Connecticut is on track to end fiscal 2017 with a $56.2 million deficit, state Comptroller Kevin Lembo said Tuesday. Lembo said his deficit projection still slightly exceeds that of Gov. Dannel Malloy's Office of Management and Budget due to a variance in estimated claims related to the settlement of a federal lawsuit by unions over then-Gov. John Rowland's layoff of more than 2,000 workers in 2010.

The gap could reach $1.3 billion by fiscal 2018, which begins July 1.

Capital city Hartford is battling its own fiscal demons. Mayor Luke Bronin intends to ask the state legislature again to consider regional taxes and other remedies for distressed cities. Hartford projects a $23 million gap this fiscal year and more than $50 million in the next.

Bronin has been pitching the suburbs on his "regional solution." On Tuesday he spoke in high-end Simsbury.

In a recent Bond Buyer podcast, Bronin said UConn could help fuel an economic development boom downtown.

"There are a number of things that are going on here that are exactly what you want to see happen to spark an urban revitalization," he said.

"The University of Connecticut [is] hugely important. You have thousands of students coming into downtown revitalizing a long vacant, iconic Hartford Times building. It physically connects our Main Street area down to our Front Street area, which has been the site of a lot of redevelopment lately and has now finally emerged as a successful entertainment and food center.

"That's going to make a big difference in the vitality of the city."

UConn broke ground for the building in May 2015. The 95-year-old beaux-arts building has remained vacant – and a political football -- since 1976 when the Hartford Times newspaper closed. UConn intends to add an attached five-story building while retaining the iconic Beaux-Arts facade of the 95-year-old structure. In addition, UConn purchased an adjacent building on Prospect Street.

The university also intends to share collection space with the nearby Hartford Public Library.

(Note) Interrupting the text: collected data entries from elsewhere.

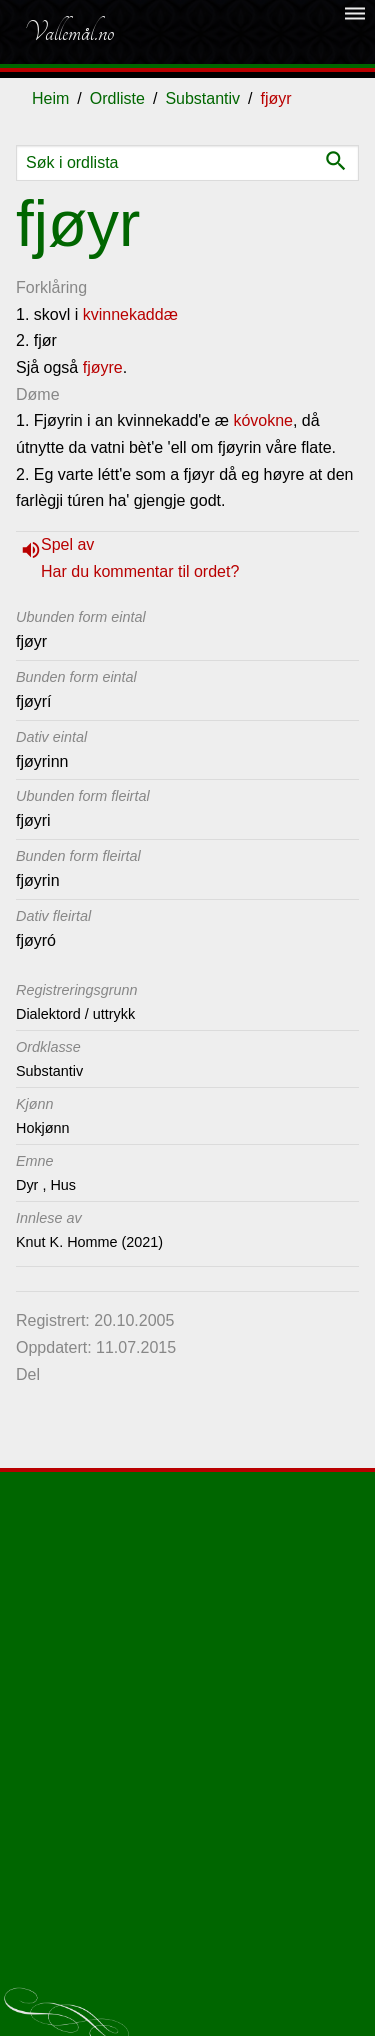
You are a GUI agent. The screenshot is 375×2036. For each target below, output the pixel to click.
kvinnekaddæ (130, 314)
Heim (50, 98)
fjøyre (103, 367)
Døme (38, 394)
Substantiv (202, 98)
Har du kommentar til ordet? (140, 571)
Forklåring (51, 287)
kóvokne (263, 420)
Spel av (67, 544)
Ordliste (117, 98)
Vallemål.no (69, 32)
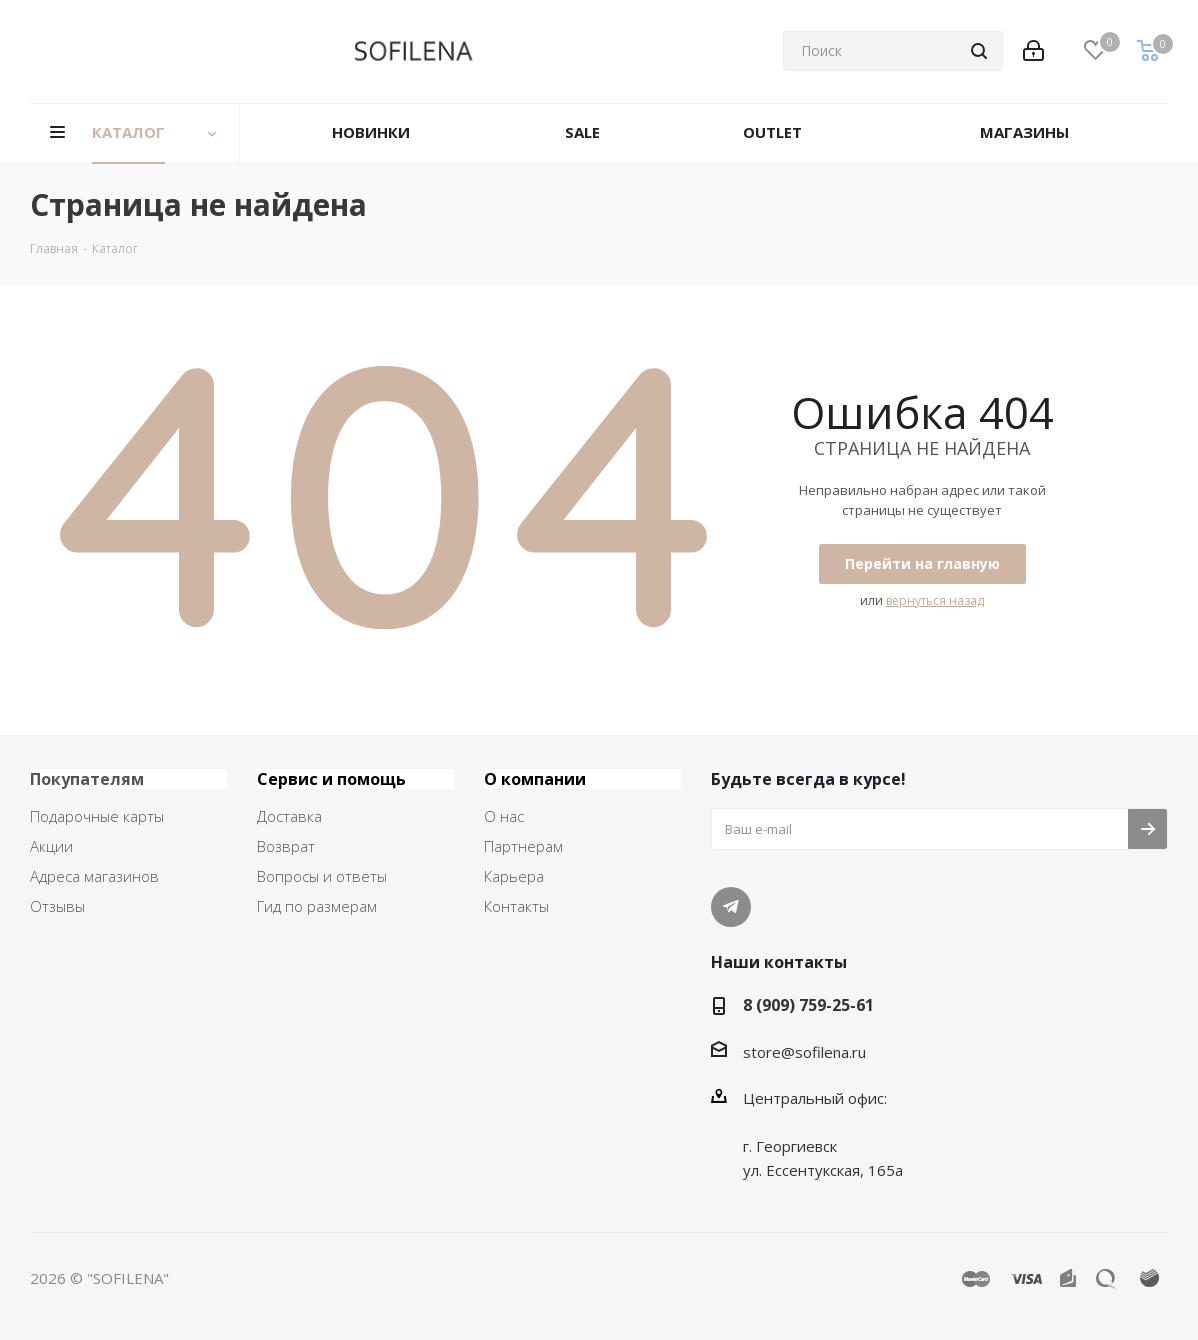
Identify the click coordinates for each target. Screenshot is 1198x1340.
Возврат (286, 846)
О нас (504, 816)
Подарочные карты (97, 816)
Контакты (516, 906)
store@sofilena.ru (804, 1052)
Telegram (731, 907)
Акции (51, 846)
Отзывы (57, 906)
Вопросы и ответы (322, 876)
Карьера (514, 876)
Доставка (289, 816)
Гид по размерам (317, 906)
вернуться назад (935, 600)
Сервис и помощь (331, 779)
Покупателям (87, 779)
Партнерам (523, 846)
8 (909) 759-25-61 (808, 1005)
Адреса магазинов (94, 876)
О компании (535, 779)
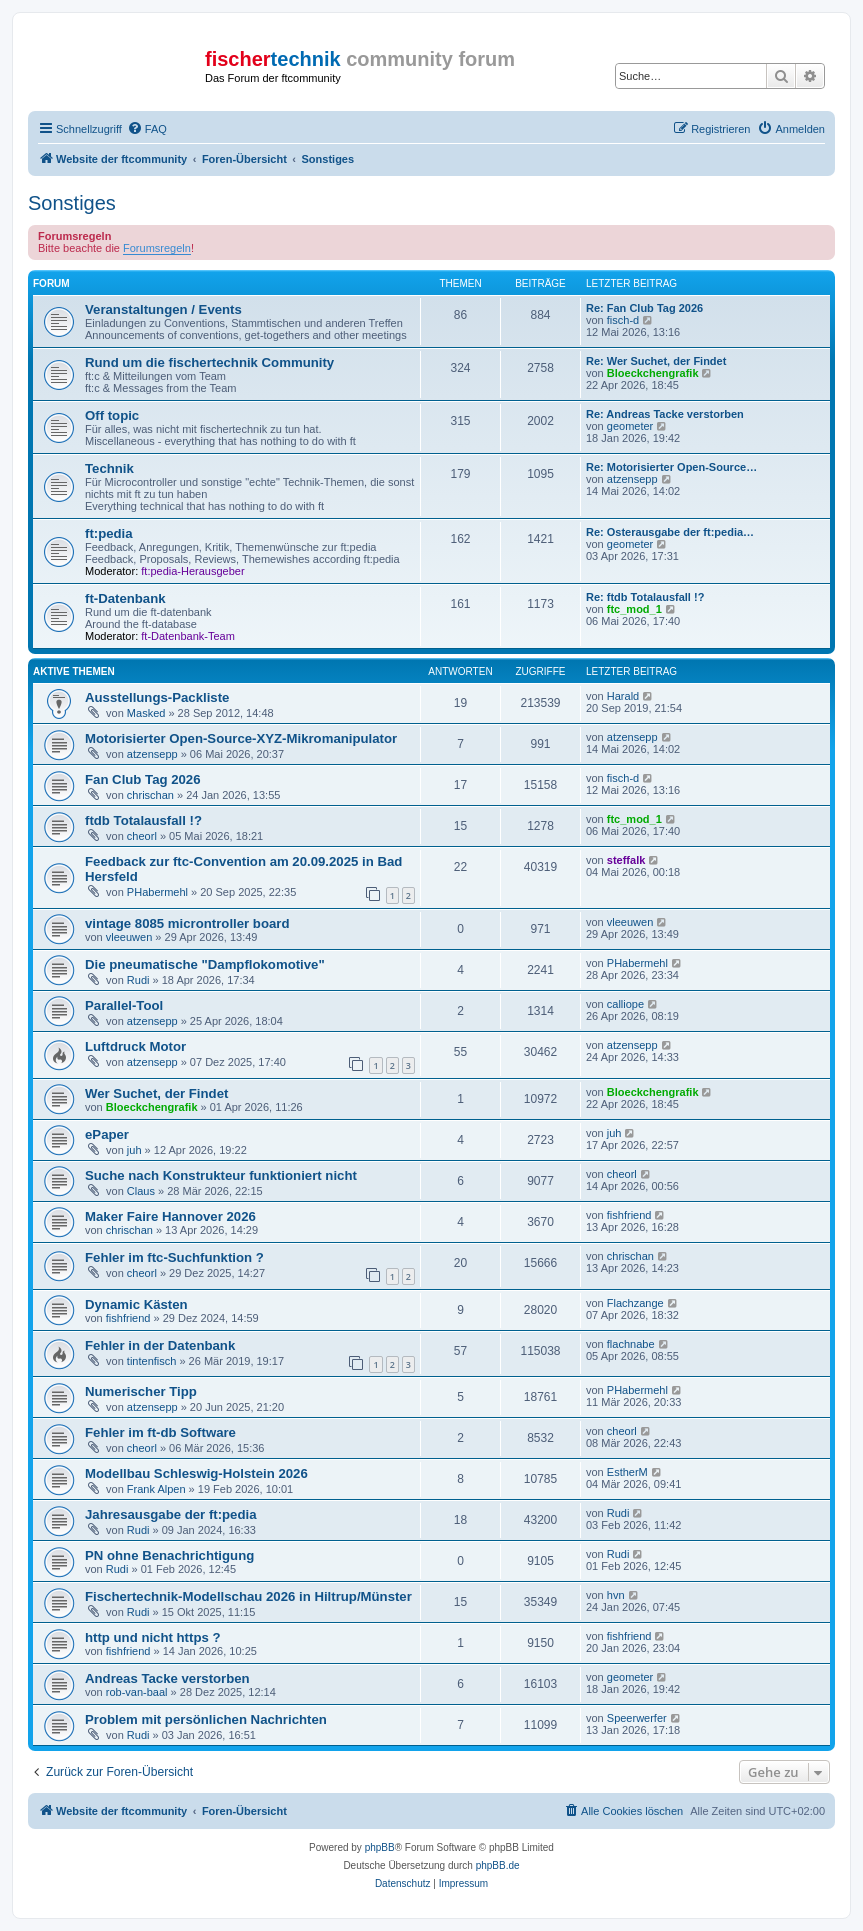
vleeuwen (129, 937)
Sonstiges (72, 203)
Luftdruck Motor (135, 1046)
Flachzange (635, 1303)
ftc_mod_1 (634, 609)
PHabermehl (157, 892)
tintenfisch (152, 1361)
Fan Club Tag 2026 (143, 779)
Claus (141, 1191)
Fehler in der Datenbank (160, 1345)
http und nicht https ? (153, 1637)
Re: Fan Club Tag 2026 (644, 308)
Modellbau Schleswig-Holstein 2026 (196, 1473)
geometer (630, 426)
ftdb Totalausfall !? (143, 820)
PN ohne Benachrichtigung (169, 1555)
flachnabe (631, 1344)
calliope (625, 1004)
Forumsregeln (157, 248)
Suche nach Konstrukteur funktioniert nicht (221, 1175)
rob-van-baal (137, 1692)
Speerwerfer (637, 1718)
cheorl (142, 836)
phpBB (380, 1847)
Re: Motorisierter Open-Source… (671, 467)
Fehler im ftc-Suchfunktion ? (174, 1257)
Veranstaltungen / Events (163, 309)
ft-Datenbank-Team (188, 636)
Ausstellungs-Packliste (157, 697)
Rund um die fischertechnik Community (209, 362)
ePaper (107, 1134)
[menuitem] (147, 129)
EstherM (627, 1472)
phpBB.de (498, 1865)
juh (134, 1150)
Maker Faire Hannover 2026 (170, 1216)
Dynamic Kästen (136, 1304)
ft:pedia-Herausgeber (192, 571)
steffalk (626, 860)
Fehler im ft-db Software (160, 1432)
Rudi (138, 980)
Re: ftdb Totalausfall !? (645, 597)
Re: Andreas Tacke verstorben (665, 414)
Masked (146, 713)
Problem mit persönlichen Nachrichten (206, 1719)
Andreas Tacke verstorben (167, 1678)
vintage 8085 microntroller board (187, 923)
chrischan (150, 795)
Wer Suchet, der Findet (156, 1093)
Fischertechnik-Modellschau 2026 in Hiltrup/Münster (248, 1596)
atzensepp (632, 479)
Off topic (112, 415)
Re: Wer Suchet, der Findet (656, 361)
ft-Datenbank (125, 598)
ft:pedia (109, 533)
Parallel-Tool (124, 1005)
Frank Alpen (156, 1489)
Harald (623, 696)
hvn (616, 1595)
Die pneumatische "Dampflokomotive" (205, 964)
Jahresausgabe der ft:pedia (171, 1514)
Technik (109, 468)
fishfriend (629, 1215)
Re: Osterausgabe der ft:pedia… (670, 532)
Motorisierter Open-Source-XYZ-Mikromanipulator (241, 738)
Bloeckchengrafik (653, 373)
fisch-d (623, 320)
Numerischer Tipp (141, 1391)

The move also returns UConn to its roots in Hartford, where it had existed from 1939 until 1970. The Town of West Hartford, meanwhile, purchased the vacated parcel at Asylum Avenue and Trout Brook Drive for $5 million. The town had the right of first refusal.

Malloy has said UConn could propel Hartford's turnaround the way its Fairfield County campus did in Stamford when Malloy was mayor of that city from 1996 to 2010.

Over the last two decades, the state has prioritized infrastructure at the state's flagship public university. UConn GO bonds have been issued as part of the UConn 2000 program, enacted in 1995 and extended five times, through 2024.

Tech-related initiatives have included the arrival of the Jackson Laboratory genomic medicine institute at the UConn Health Center in Farmington and the construction of a tech park on the flagship Storrs campus for public-private partnerships, primarily in the science, technology, engineering and math fields.

Under the most recent extension, according to Fitch, the program's total estimated cost has risen to $4.6 billion over the 1995-2024 period, of which $4.3 billion will be UConn GO bonds benefitting from the state's debt service commitment.

Of this amount, said Fitch, almost $2.4 billion in debt service commitment bonds have been issued for university capital projects to date, with almost $1.3 billion now outstanding.

Pullman & Comley LLC is bond counsel for the sale. The Law Offices of Joseph C. Reid PA is co-bond counsel. Updike, Kelly & Spellacy PC and Lewis & Munday PC are representing the underwriters. Day Pitney LLP is disclosure counsel for the state.

First Southwest is the municipal advisor.